Assignment
Note how many lines in the following material mention "trong", then give that number by itself.

Data for review
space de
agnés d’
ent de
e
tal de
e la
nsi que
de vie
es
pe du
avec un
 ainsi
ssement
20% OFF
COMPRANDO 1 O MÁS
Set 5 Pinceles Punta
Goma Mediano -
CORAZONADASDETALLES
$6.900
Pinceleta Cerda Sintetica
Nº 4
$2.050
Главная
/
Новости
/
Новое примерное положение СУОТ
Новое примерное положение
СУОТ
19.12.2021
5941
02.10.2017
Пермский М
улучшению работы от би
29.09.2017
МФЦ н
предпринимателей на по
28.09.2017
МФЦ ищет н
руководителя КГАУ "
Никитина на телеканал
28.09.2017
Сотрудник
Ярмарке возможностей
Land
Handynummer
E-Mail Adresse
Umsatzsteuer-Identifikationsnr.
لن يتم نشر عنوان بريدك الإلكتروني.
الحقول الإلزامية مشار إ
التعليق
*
---
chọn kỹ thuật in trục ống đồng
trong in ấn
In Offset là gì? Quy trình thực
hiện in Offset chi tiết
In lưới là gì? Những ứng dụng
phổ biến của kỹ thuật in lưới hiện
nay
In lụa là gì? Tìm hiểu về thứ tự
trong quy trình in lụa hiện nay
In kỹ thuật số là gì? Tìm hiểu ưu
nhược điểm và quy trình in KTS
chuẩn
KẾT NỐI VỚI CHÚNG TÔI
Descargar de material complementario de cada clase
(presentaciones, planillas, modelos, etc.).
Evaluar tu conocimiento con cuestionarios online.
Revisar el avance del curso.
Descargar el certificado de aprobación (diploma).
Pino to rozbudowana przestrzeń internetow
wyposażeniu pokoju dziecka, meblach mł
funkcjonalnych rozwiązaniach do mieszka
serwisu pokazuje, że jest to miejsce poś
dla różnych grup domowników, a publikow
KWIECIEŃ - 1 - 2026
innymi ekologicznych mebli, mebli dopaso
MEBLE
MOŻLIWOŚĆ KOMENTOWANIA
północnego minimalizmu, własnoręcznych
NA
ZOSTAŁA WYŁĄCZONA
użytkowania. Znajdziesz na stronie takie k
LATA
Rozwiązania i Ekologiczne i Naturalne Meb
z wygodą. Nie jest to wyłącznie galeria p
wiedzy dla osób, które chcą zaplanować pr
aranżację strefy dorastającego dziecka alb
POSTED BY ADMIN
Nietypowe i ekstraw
---
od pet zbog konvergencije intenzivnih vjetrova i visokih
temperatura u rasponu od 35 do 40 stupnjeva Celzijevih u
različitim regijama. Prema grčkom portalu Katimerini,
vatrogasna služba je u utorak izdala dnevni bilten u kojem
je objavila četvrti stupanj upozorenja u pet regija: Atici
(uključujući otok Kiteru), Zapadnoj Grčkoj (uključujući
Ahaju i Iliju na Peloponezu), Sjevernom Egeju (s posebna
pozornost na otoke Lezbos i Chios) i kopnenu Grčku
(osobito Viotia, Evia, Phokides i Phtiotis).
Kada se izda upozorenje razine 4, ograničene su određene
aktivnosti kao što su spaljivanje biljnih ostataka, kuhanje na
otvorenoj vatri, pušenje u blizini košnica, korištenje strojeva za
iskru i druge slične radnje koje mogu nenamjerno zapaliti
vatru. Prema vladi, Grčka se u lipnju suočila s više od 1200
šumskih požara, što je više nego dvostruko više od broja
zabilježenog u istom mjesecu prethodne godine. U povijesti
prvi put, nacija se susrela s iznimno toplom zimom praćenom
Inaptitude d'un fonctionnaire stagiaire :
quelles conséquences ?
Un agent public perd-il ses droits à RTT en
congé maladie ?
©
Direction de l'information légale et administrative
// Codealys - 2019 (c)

Problem solution
2